__DIRECTIONS FOR THIS TASK__
Please give again, word for word, the line that contains "Returnering" and every line after it to the end of the data, with no other lines.

__DATA SUPPLIED__
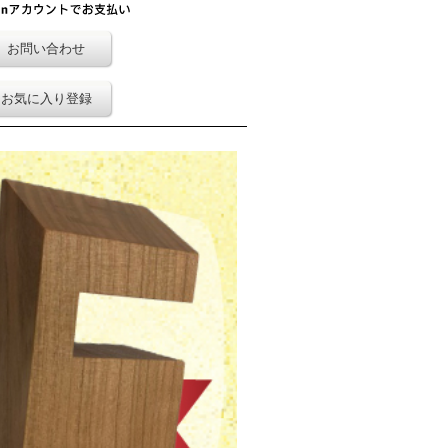
お問い合わせ
お気に入り登録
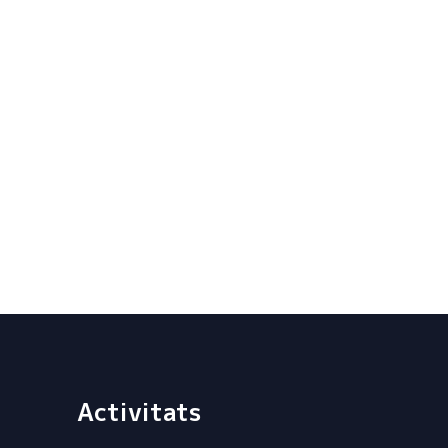
Activitats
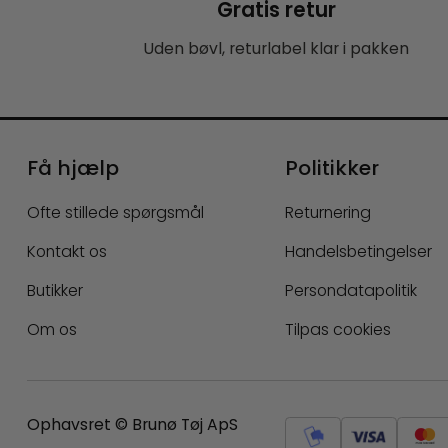
Gratis retur
Uden bøvl, returlabel klar i pakken
Få hjælp
Politikker
Ofte stillede spørgsmål
Returnering
Kontakt os
Handelsbetingelser
Butikker
Persondatapolitik
Om os
Tilpas cookies
Ophavsret © Brunø Tøj ApS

__PROBLEM SOLUTION__
Returnering
Kontakt os
Handelsbetingelser
Butikker
Persondatapolitik
Om os
Tilpas cookies
Ophavsret © Brunø Tøj ApS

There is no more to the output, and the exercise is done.